Nommé Associate Editor le 3 septembre 2026, le Directeur général de l’Agence sénégalaise d’Études spatiales (ASES) intègre un collège d’experts internationaux. Une consécration qui place le Sénégal sur l’échiquier mondial de la recherche spatiale.
C’est une reconnaissance qui dépasse le cadre strict de la carrière individuelle. En intégrant le premier comité éditorial de la revue scientifique internationale Deep Space Exploration, Maram Kairé ne porte pas seulement son expertise personnelle ; il inscrit le Sénégal dans le cercle très fermé des nations contributeurs aux débats scientifiques sur l’exploration de l’univers.
La nomination, officialisée ce 3 septembre, confie à l’ingénieur sénégalais la lourde tâche d’évaluer les travaux soumis à la publication. Aux côtés de représentants d’une vingtaine de pays – des États-Unis à la Chine, en passant par la France, l’Afrique du Sud ou Singapour – il participera à l’orientation scientifique d’une revue qui ambitionne de couvrir un spectre large : des technologies innovantes à la gouvernance de l’espace, en passant par les sciences fondamentales.
Un ascenseur pour l’expertise africaine
Cette nomination est inédite pour un expert sénégalais dans ce domaine. Elle agit comme un signal fort : la recherche africaine en sciences spatiales n’est plus seulement perçue comme une spectatrice, mais comme un acteur légitime. Pour Maram Kairé, qui dirige l’ASES, cette fonction est une passerelle directe vers les laboratoires d’idées les plus influents de la planète.
Commentant sa nomination, il estime qu’il s’agit d’n profond sentiment de responsabilité. « Être appelé à rejoindre, en qualité d’Associate Editor, le premier comité éditorial de Deep Space Exploration, aux côtés d’une soixantaine de scientifiques et experts internationaux, constitue une reconnaissance qui dépasse ma personne. J’y vois aussi la reconnaissance du chemin parcouru par le Sénégal et un message adressé à notre jeunesse et à la communauté scientifique africaine », a dit Marame Kaïré.
Il se dit convaincu que « nous avons notre place dans les grandes aventures scientifiques de notre temps. Nous devons être présents non seulement lorsque les technologies spatiales sont utilisées, mais également là où les connaissances sont produites, où les grandes orientations scientifiques sont discutées et où se prépare l’avenir de l’exploration spatiale. »
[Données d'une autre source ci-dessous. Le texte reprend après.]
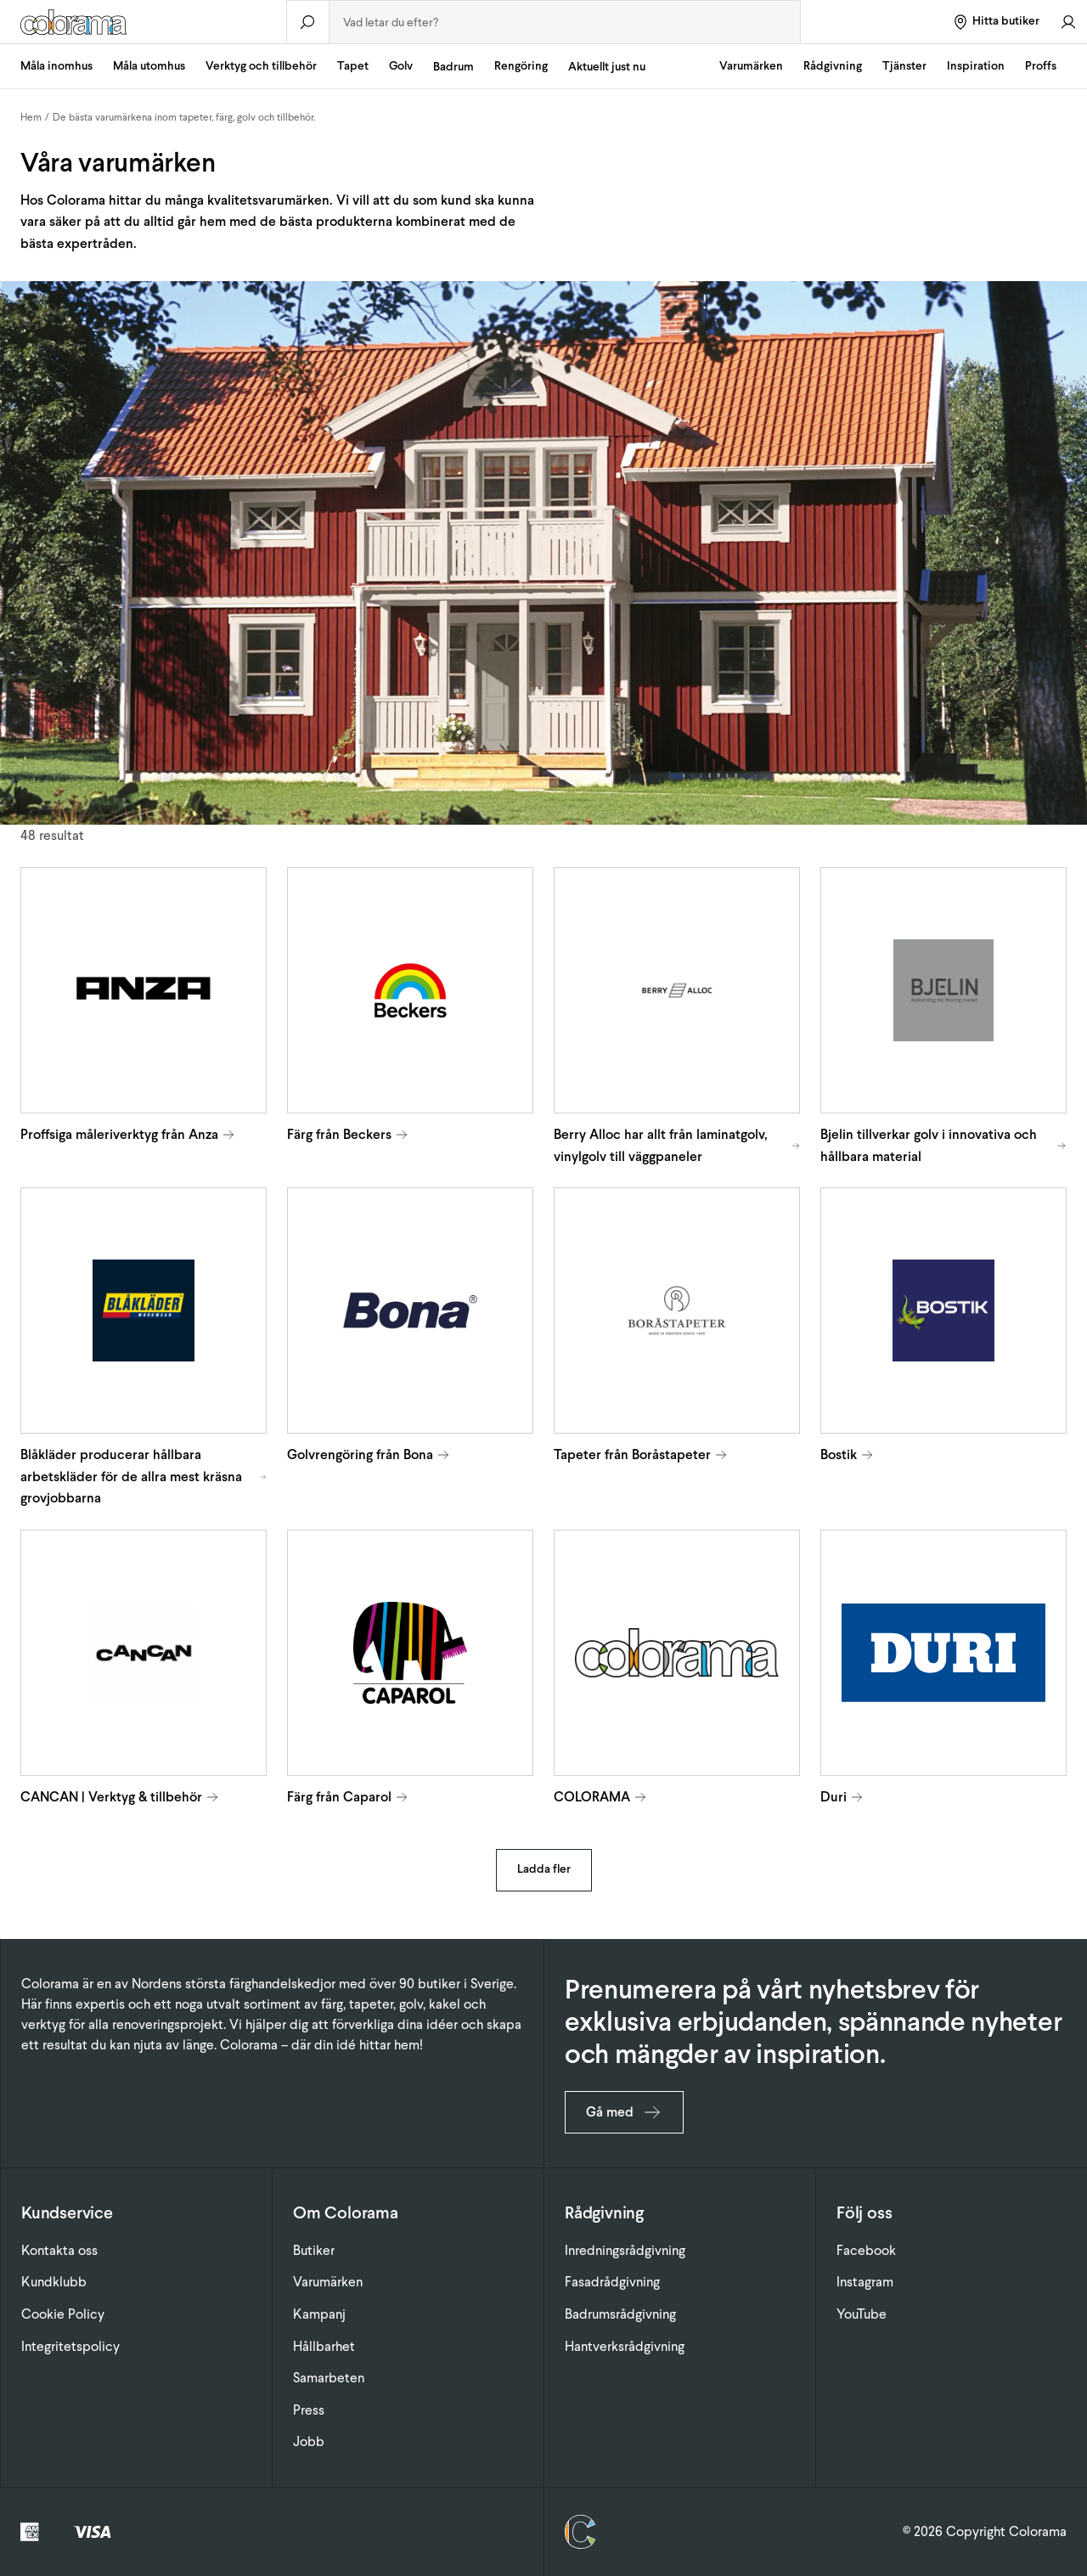 This screenshot has width=1087, height=2576. I want to click on YouTube, so click(861, 2314).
En effet, cette nomination intervient à un moment clé pour le Sénégal. Le pays, à travers son agence spatiale, s’emploie à structurer une filière nationale dédiée aux sciences et à l’innovation. La participation de son Directeur général à ce comité doit faciliter la mise en réseau des chercheurs locaux avec leurs homologues étrangers, et attirer sur Dakar des collaborations jusqu’alors réservées aux grandes capitales scientifiques.
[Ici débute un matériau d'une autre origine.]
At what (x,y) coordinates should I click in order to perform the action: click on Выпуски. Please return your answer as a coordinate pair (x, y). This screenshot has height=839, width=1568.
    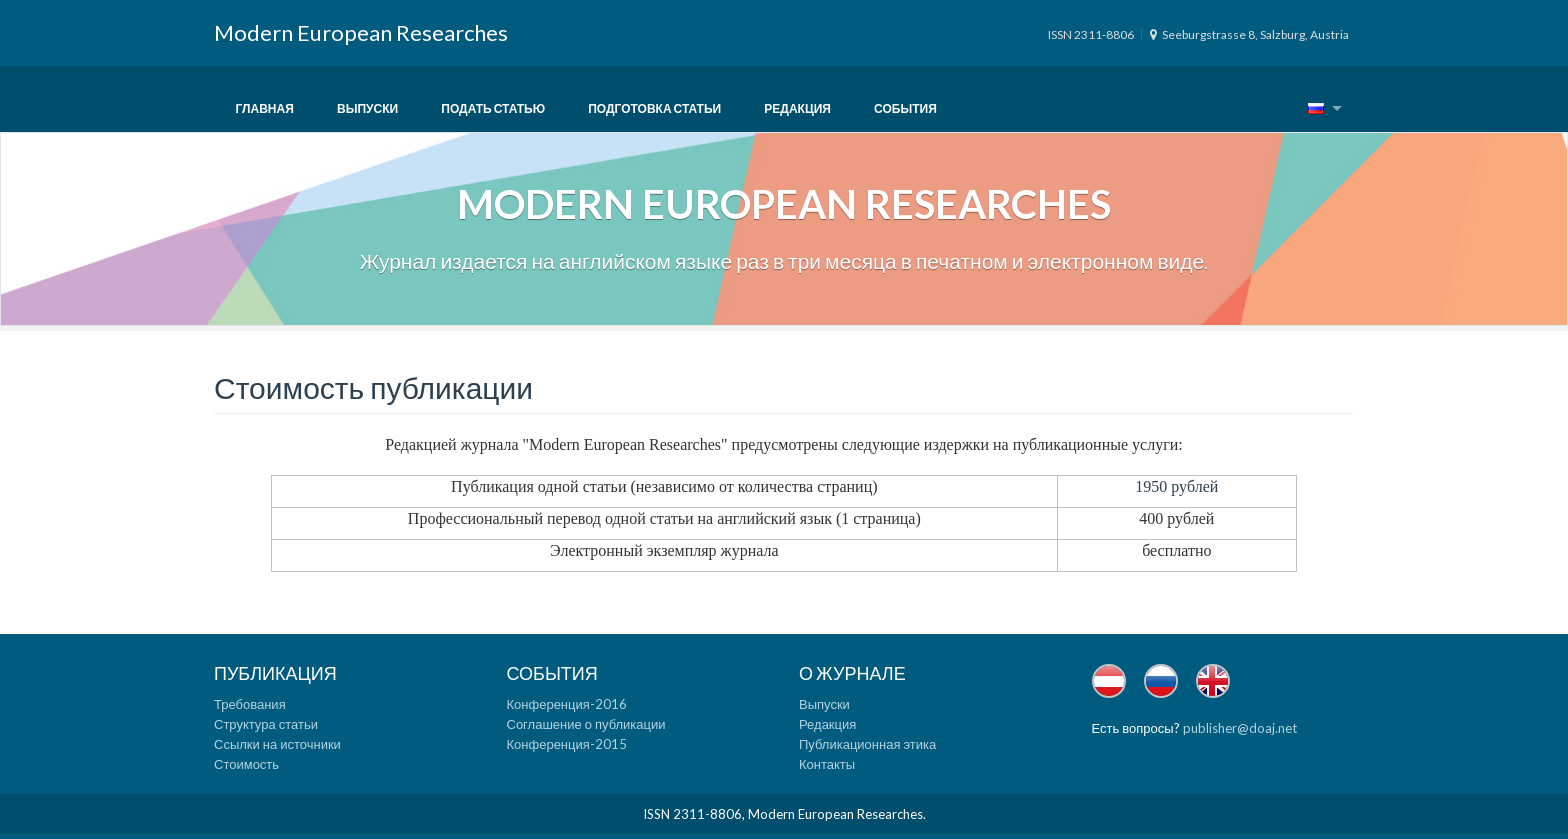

La revue Deep Space Exploration s’appuie sur des institutions prestigieuses, comme le Harbin Institute of Technology ou l’International Deep Space Exploration Association (IDSEA). La présence sénégalaise dans cette instance éditoriale est donc une opportunité concrète de tisser des liens avec les géants chinois et occidentaux du secteur.